Anatoly, as it turned out, was in another room just down from the main chamber, a much smaller one that was secured behind a very solid-looking metal door. It was ajar and when I pushed it open, I could see the glow of a dozen obsolete, two-dimensional flat-screen monitors mounted on racks set into the stone wall and fed with cables that led upward out of insulated pipes that ran through holes drilled into the ceiling.
I could see the city streets on the screens, and I guessed they were hooked to the wired exterior cameras Anatoly had mentioned. It was sometime past noon outside, and the glare on the lenses made it hard to see details, but I could make out armored Cultists wandering around out there, up to something. Maybe looking for us.
“I’m glad you’re awake,” the big cyborg said, not turning to look at me. “We have a situation outside.”
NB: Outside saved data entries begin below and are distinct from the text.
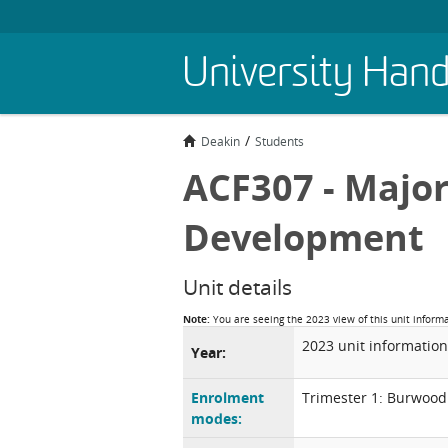
Skip
University Han
to
main
content
Deakin
Students
ACF307 - Major
Development
Unit details
Note:
You are seeing the 2023 view of this unit inform
2023 unit information
Year:
Enrolment
Trimester 1: Burwood
modes: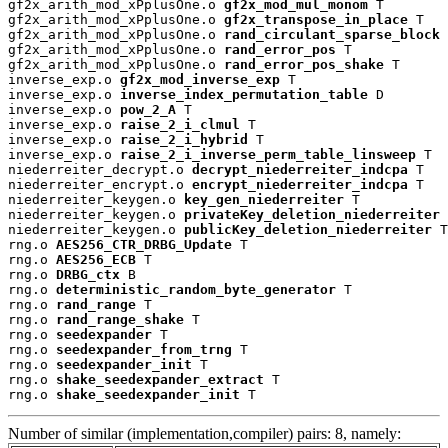
gf2x_arith_mod_xPplusOne.o 
gf2x_mod_mul_monom
 T

gf2x_arith_mod_xPplusOne.o 
gf2x_transpose_in_place
 T

gf2x_arith_mod_xPplusOne.o 
rand_circulant_sparse_block
 
gf2x_arith_mod_xPplusOne.o 
rand_error_pos
 T

gf2x_arith_mod_xPplusOne.o 
rand_error_pos_shake
 T

inverse_exp.o 
gf2x_mod_inverse_exp
 T

inverse_exp.o 
inverse_index_permutation_table
 D

inverse_exp.o 
pow_2_A
 T

inverse_exp.o 
raise_2_i_clmul
 T

inverse_exp.o 
raise_2_i_hybrid
 T

inverse_exp.o 
raise_2_i_inverse_perm_table_linsweep
 T

niederreiter_decrypt.o 
decrypt_niederreiter_indcpa
 T

niederreiter_encrypt.o 
encrypt_niederreiter_indcpa
 T

niederreiter_keygen.o 
key_gen_niederreiter
 T

niederreiter_keygen.o 
privateKey_deletion_niederreiter
 
niederreiter_keygen.o 
publicKey_deletion_niederreiter
 T

rng.o 
AES256_CTR_DRBG_Update
 T

rng.o 
AES256_ECB
 T

rng.o 
DRBG_ctx
 B

rng.o 
deterministic_random_byte_generator
 T

rng.o 
rand_range
 T

rng.o 
rand_range_shake
 T

rng.o 
seedexpander
 T

rng.o 
seedexpander_from_trng
 T

rng.o 
seedexpander_init
 T

rng.o 
shake_seedexpander_extract
 T

rng.o 
shake_seedexpander_init
 T
Number of similar (implementation,compiler) pairs: 8, namely: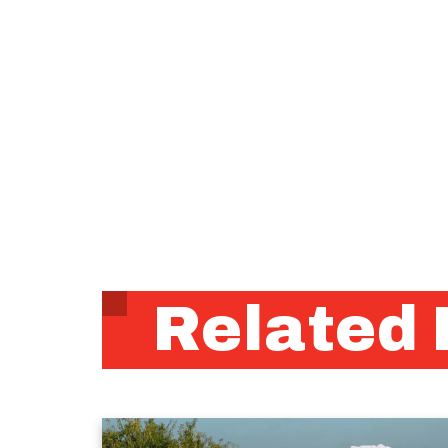
Related 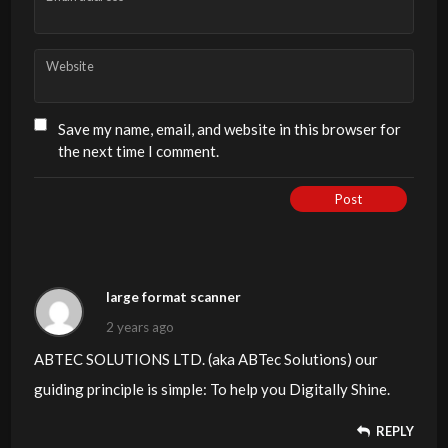
Website
Save my name, email, and website in this browser for
the next time I comment.
Post
large format scanner
2 years ago
ABTEC SOLUTIONS LTD. (aka ABTec Solutions) our
guiding principle is simple: To help you Digitally Shine.
REPLY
I glanced at him, then moved closer to the screens. Everything came into focus as the primary went behind a thick, gray cloud. The Cultists weren’t just looking for us, they were pulling civilians out of their homes, and their shops, and their basements. They’d corralled them in the streets up and down the central section of town, the area where I’d been chased around by the drop pod. It was still out there, too, buzzing around just over the rooftops, and I thought I saw the shadow of an assault shuttle pass over up in the clouds.
“What the hell are they doing?” I wondered, shaking my head.
By way of response, he touched a control on the wall and activated the speakers.
“…immediately!” A voice boomed out across the streets as if it came from everywhere. “You have until 1500 hours local time to respond!”